It’s not uncommon for couples contemplating marriage – especially if they have children from previous relationships – to sign premarital agreements concerning the disposition of their individual and joint assets in the event of death or divorce.

But as with any legal document, the parties to the agreement are expected to read it and ensure they understand its terms before signing. That’s the lesson of a recent ruling by the California Court of Appeal (Eskra v Grace).

Brandy and Scott Eskra married in May of 2015. Scott had a nine-year-old daughter from a previous marriage.

Less than a month before their wedding, Scott told Brandy he wanted a premarital agreement. Scott and Brandy then engaged the services of separate attorneys to advise them as to the terms of the Agreement.

Accordingly, Brandy discussed the Agreement with her attorney on April 24. On May 1, Brandy and Scott met at Scott's attorney’s office and signed the 11-page document. Brandy’s attorney was not present.

The Agreement included language that terminated any and all rights Brandy would have to Scott's estate in the event of his death or if the couple divorced. It also stated that Scott and Brandy “acknowledge to each other that each does not now claim any right or interest in the present or future income, property, or assets of the other.”

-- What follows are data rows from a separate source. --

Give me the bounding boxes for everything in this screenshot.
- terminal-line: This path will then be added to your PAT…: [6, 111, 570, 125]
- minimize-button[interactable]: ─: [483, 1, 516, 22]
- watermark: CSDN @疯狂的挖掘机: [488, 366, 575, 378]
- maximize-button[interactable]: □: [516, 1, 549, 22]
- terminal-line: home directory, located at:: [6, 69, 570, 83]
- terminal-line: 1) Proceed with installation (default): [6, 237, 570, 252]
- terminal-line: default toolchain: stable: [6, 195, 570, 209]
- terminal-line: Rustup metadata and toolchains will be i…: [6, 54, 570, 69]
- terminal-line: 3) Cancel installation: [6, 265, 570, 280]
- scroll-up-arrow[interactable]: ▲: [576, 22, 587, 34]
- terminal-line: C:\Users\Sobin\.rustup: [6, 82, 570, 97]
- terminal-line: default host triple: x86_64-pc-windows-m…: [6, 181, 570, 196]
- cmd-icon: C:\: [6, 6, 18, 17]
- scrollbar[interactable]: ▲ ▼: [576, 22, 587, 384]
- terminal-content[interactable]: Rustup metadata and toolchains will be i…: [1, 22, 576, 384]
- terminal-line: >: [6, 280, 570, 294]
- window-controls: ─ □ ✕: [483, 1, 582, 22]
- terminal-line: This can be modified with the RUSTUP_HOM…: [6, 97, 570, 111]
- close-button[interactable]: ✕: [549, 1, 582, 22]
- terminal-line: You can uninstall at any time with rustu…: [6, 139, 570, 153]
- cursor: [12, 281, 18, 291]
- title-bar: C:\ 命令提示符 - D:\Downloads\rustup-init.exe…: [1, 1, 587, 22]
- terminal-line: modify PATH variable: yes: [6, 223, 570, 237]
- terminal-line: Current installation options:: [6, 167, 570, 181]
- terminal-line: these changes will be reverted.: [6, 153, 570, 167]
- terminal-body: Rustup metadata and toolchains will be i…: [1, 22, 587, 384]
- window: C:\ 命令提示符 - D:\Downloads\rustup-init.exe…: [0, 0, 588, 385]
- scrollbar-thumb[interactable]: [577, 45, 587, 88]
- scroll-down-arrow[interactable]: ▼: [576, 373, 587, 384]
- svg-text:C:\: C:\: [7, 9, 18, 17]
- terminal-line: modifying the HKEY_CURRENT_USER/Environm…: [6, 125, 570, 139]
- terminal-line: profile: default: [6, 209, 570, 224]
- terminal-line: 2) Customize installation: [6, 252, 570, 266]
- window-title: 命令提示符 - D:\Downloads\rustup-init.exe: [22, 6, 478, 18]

Moreover, the Agreement deemed all property, regardless of when acquired, as separate property, including Scott's home where the couple resided. The Agreement precluded Brandy from being reimbursed for any contribution she made to their home.

A clause in the document stated that it “contains the entire understanding and agreement of the parties.”

Scott died in an accident three years after the marriage, without a will or trust.

After Scott's untimely death, Brandy filed a petition with the probate court seeking appointment as the personal representative of Scott's estate. Scott’s ex-wife filed an objection on behalf of Scott's minor daughter. Scott’s parents also petitioned to be appointed as personal representatives of the estate.

In the litigation that ensued, Brandy argued that she signed the Agreement by mistake. Brandy said that when Scott suggested the Agreement, she believed he had wanted to address only what would happen to their assets if they divorced and the inclusion of provisions relating to death “was news to her.” As such, she asked the court to set aside the Agreement's provision giving Scott’s assets solely to his daughter.

Brandy's attorney also testified that she and Brandy discussed the Agreement and Brandy believed that it was only to be operative only in the event of divorce. Prior to Brandy signing the Agreement, Brandy’s attorney sent an email to Scott’s attorney stating that Brandy believed the Agreement was intended to protect the couple’s separate property “in the event that the marriage ends in divorce, but not in the event that the marriage ends in death.”

Brandy's attorney even redacted certain clauses related to the death provision and she testified that she “intended to redact every clause that changed the nature of the marital property in the event of death” before the Agreement was signed by the parties.

Scott’s attorney's testimony, however, contradicted the Brandy's account of what Scott wanted included in the Agreement. Scott's attorney testified that when he asked Scott about the death provision after receiving Brandy's attorney's email, Scott confirmed he wanted the Agreement to apply in case of death as well as divorce.

The trial court found that while Brandy was mistaken in her understanding of the Agreement when she signed it, Scott was not; the Agreement's wording accurately reflected Scott's intent.

Because there was no evidence that Scott was mistaken about the contents of the Agreement, the trial court denied Brandy’s request to be appointed as personal representative of Scott’s estate, appointing Scott's parents instead. Brandy appealed.

The appellate court noted that Brandy was not claiming that she had misunderstood the legal effect of the wording of the Agreement. Instead, she said she simply did not know what was in the Agreement when she signed it because she did not read the final version.

The justices cited to California law that says “the risk of a mistake must be allocated to a party where the mistake results from that party’s neglect of a legal duty.” Here, Brandy had a legal duty to read the Agreement before she signed it, which she acknowledged she failed to do.

Further, there was no evidence Scott had known about and encouraged Brandy’s mistaken belief that the Agreement applied to divorce, not death. Even if he had, Brandy would still be bound by her legal duty to read the Agreement before signing it.

Based on the evidence, and Brandy's failure to read the final version of the Agreement before signing, the appellate court affirmed the trial court’s decision and awarded costs to Scott’s parents.

Premarital agreements can have complicated legal, financial, and even emotional consequences. They should not be signed without adequate legal advice, careful analysis, and a full understanding of their meaning – and certainly not in a rush.